20. A method, comprising:

decoding a first instruction and a second instruction, said second instruction comprising a conditional statement predicated on a condition code register (CCR) bit;

executing the first instruction in a first execution unit and the second instruction in a second execution unit, each of the first and second execution units comprising a plurality of stages; and

comparing the conditional statement to a status of the CCR bit within a single stage of the first execution unit to determine whether the conditional statement is true or false;

wherein said single stage is the last stage, among the plurality of stages in the first and second execution units, in which a bit corresponding to a CCR is generated.

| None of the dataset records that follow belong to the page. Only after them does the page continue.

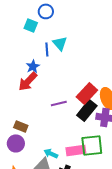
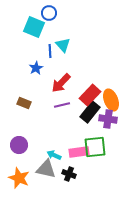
cyan square: (31, 25) -> (34, 27), size x1.5
red arrow: (28, 81) -> (61, 83), moved
brown rectangle: (21, 126) -> (24, 103), moved

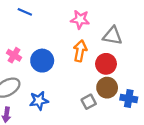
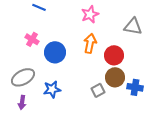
pink star: (80, 19) -> (90, 14), turned -30
gray triangle: (112, 36) -> (133, 26), moved
pink cross: (14, 55) -> (32, 39), moved

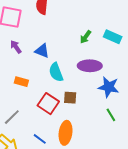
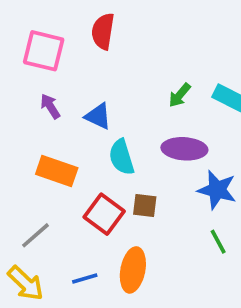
orange rectangle: (21, 82) -> (57, 171), size x1.5
blue line: (40, 139) -> (85, 278), turned -56

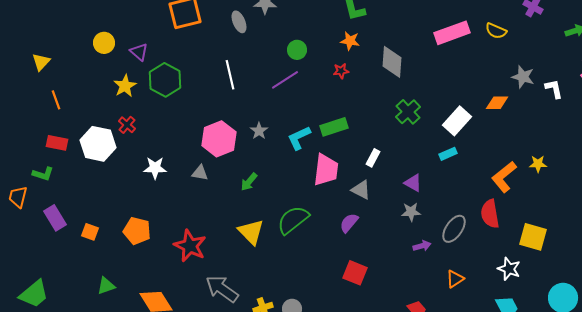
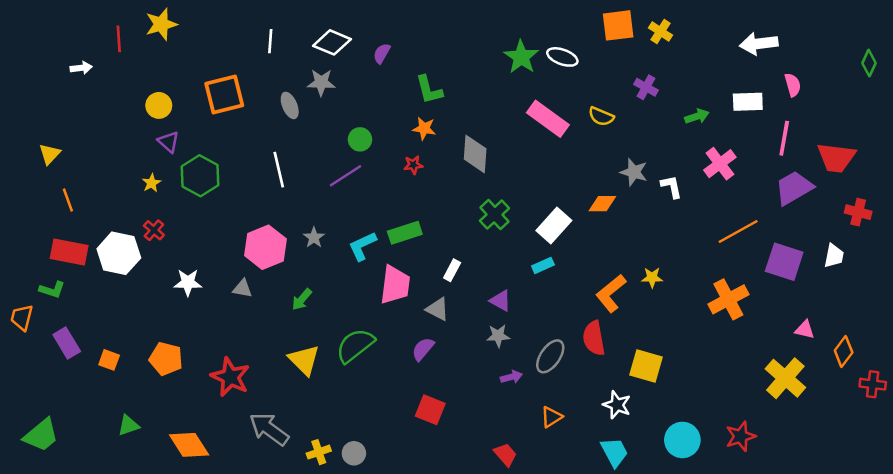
pink rectangle: (452, 33) -> (548, 119), turned 56
yellow circle: (104, 43) -> (159, 105), moved
yellow star: (125, 86) -> (151, 183), size x0.7
red rectangle: (57, 143) -> (69, 252), size x1.4

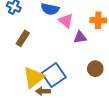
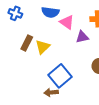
yellow triangle: (34, 77) -> (43, 47), moved, size x0.7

21. The method of claim 20, wherein executing the second instruction comprises generating a result and a value corresponding to the CCR.

22. The method of claim 21 further comprising storing the result to a destination register and storing the value corresponding to the CCR to the CCR if the conditional statement is true.

23. The method of claim 20 further comprising storing a value corresponding to the CCR to the CCR prior to comparing the conditional statement to the status of the CCR bit, wherein said value corresponding to the CCR is generated by executing the first instruction.

24. The method of claim 20, wherein decoding the first instruction and the second instruction comprises decoding the first and second instructions in one of a single-issue processor pipeline or a superscalar processor pipeline.

25. The method of claim 20 further comprising generating a result by executing at least one of the first or second instructions, wherein said result is forwarded to an execution unit.

26. The method of claim 25, wherein the result is forwarded prior to determining the status of a conditional statement associated with the result.